What do we know about Finland? Do we know the names of the places our relatives came from? What is the country like? Finland is where our roots are. You may not have been born there, but your heritage was born deep in the roots of Finland, and beyond. Embrace your heritage, as you add to the tapestry of all our roots…
Finland, to some people it is just a place on the map. It is a country in northern Europe, part of Scandinavia, somewhere way up north where it is cold all the time. Mention Gamlakarleby (Kokkola in Finnish), now known as Karleby in Swedish, mention Terijärv, or Smedjebacka, and not many will know what places we are talking about.
Finland is a beautiful forested place with a myriad of lakes dotting the country. If you are not in the city you are in a forest, on a farm, or on a lake. It seems as if there is no in between. The forests seem to start as abruptly as the cities end. The farmlands are dotted by the typical red or yellow farmhouses with white trim, just as they were 100 years ago. In the wheat fields, under a bright blue sky, the old, small log hay barns still stand sentry over waving fields of golden grain. If one could frame the countryside, it would look like an oil painting hanging on someone’s wall.
But to me, and to you, it is much more than that. It is more than just the beauty of the country. It has to be. It is a place where our ancestors felled the first tree to clear the land to grow their crops on. It is the rich, deep dark soil they first dug their spades into, to turn over the land to sow their seeds in. It is where they were born; it is the soil they grew up on, where they died, and the soil they were buried in. It is where my father is buried; it is where my mother is buried; it is where my brother Karl Johan is buried.
Finland is my native land; and by heritage, Finland is your native land. It may not be the land you were born on, but it is the land that you are forever connected to. It is the land your children and their children will be forever connected to. All roads for us lead back to Finland. We cannot undo our heritage. It is ours forever.

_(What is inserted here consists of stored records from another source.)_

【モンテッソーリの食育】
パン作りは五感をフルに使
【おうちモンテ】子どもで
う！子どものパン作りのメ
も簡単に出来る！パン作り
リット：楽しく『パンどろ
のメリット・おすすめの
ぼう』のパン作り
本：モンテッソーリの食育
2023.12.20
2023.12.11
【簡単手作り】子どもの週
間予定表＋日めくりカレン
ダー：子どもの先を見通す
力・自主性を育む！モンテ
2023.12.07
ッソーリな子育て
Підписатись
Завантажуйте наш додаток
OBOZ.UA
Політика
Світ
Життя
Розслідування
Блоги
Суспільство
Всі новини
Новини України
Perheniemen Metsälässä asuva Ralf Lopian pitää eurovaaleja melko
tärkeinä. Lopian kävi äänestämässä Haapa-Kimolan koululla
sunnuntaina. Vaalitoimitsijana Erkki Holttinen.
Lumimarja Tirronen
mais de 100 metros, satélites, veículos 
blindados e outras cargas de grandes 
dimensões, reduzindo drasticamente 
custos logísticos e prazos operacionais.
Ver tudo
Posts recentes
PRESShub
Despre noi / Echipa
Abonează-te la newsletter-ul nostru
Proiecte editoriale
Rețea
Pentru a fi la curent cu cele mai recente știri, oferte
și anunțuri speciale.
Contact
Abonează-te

Finland is a country of extremes. It is a place where up north the sun shines 24 hours a day during the summer. Finland is a place where the sun is not seen during the entire winter. It can go from 85 above in the summer to 40 below in the winter for weeks on end. In the south there are cattle grazing in the fields, and in the far north reindeer are grazing on dark green moss.

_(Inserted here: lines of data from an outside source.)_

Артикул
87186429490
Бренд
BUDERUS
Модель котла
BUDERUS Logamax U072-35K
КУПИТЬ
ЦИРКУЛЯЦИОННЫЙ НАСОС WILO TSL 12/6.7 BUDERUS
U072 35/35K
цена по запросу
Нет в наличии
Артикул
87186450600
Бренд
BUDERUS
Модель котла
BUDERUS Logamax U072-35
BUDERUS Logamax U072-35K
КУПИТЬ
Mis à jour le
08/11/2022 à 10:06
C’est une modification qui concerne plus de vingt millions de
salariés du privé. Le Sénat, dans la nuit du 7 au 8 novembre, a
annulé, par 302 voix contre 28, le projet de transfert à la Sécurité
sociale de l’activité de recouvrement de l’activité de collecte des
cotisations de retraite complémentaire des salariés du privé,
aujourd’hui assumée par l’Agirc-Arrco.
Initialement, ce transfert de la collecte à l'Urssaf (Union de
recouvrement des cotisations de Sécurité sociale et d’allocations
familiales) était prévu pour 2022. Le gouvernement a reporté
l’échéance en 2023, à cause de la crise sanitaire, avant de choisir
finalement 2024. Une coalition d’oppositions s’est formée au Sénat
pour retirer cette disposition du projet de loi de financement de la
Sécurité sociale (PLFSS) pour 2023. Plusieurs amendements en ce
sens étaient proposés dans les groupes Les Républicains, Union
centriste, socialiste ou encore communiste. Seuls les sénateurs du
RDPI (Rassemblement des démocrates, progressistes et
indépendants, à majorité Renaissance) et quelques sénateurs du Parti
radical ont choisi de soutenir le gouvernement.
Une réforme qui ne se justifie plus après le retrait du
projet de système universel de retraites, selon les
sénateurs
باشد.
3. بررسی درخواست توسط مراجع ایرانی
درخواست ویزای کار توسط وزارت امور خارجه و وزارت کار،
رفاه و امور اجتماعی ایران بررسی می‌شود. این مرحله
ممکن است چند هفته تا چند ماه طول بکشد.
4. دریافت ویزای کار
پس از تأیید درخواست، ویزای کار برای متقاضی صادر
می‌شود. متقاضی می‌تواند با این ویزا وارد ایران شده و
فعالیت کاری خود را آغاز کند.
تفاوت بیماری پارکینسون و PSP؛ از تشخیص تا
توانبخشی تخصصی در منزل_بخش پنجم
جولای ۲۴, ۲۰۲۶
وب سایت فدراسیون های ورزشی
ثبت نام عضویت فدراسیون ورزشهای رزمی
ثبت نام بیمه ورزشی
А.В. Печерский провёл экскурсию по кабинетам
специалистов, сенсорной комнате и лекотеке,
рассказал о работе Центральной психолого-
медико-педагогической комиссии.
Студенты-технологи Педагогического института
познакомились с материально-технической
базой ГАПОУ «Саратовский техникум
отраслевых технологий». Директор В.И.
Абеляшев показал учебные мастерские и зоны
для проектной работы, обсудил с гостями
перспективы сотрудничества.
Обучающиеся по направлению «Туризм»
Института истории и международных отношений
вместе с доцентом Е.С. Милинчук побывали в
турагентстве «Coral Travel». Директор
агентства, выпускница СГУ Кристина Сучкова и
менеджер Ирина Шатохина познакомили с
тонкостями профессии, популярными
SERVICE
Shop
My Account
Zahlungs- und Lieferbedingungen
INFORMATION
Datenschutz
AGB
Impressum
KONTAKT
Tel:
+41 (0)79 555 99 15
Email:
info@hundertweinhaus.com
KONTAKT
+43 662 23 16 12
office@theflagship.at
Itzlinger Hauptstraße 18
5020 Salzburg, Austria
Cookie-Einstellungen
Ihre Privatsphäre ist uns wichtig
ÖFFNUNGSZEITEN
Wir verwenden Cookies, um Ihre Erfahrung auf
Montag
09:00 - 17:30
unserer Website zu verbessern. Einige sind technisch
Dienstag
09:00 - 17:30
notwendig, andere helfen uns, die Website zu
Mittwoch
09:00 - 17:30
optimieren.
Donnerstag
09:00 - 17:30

In the deepest, darkest, coldest reaches of northern Finland in the winter, the Northern Lights shimmer in the sky like a beautiful, colorful veil hanging from the heavens. On a quiet cold night one can even hear the Northern Lights. It is a faint sound of something sparkling and crackling in the air. The veil moves back and forth, like a curtain in a window being blown by a gentle breeze. On the darkest nights they light up the landscape, and glimmer on the newly fallen snow. It makes the fields look as if they are covered in thousands of diamonds, all shining brilliantly at once. In the far distance you can see the dark outline of the tall pines reaching for the heavens, as if they are trying to touch the very stars themselves. I have stood out at night in awe, listening to the silence, a silence so intense one could hear the whisper of a snowflake falling, and have seen a show more impressive than anything imaginable on this earth. In northern Finland the cold dark winter then gives way to summer sunlight 24 hours a day. The stars and the Northern Lights disappear only to return next season.
The summer season is short, so all that blooms spring forth in a fury of colors as soon as the sun warms the fertile ground. The grass is greener and the flowers more colorful because of the short summer. The berries hurry and come forth on the bushes in abundance, so the birds and animals have something to feed on, and fatten up with, during the short summer months. The sun makes a big circle in the sky, and never even touches the horizon.
Soon enough the northern winds will turn cold, the sun will be seen less and less, and the first snowflakes will fall. But for now the flowers and the berries are content to color the rolling landscape.
This is my land; this is your land; the land of the midnight sun, the land of winter darkness. We need to hold dear to us our own native land, the land we were born on. But there is also that other place, a place we might have not visited or seen, the place we are forever connected to by our ancestors. I will forever have my roots in Finland; I will not be buried there, but my soul will always long to return to the place where it was born.